Work to be completed — Pictures stay out. Everything else in the listing below gets written out exactly.

Given records —
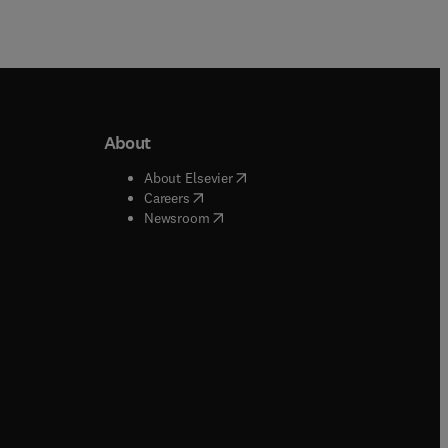
About
b/window
)
(
opens in new tab/window
)
About Elsevier
 tab/window
)
(
opens in new tab/window
)
Careers
(
opens in new tab/window
)
indow
)
Newsroom
ndow
)
/window
)
ndow
)
indow
)
tab/window
)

Expected output —
About
b/window
)
(
opens in new tab/window
)
About Elsevier
 tab/window
)
(
opens in new tab/window
)
Careers
(
opens in new tab/window
)
indow
)
Newsroom
ndow
)
/window
)
ndow
)
indow
)
tab/window
)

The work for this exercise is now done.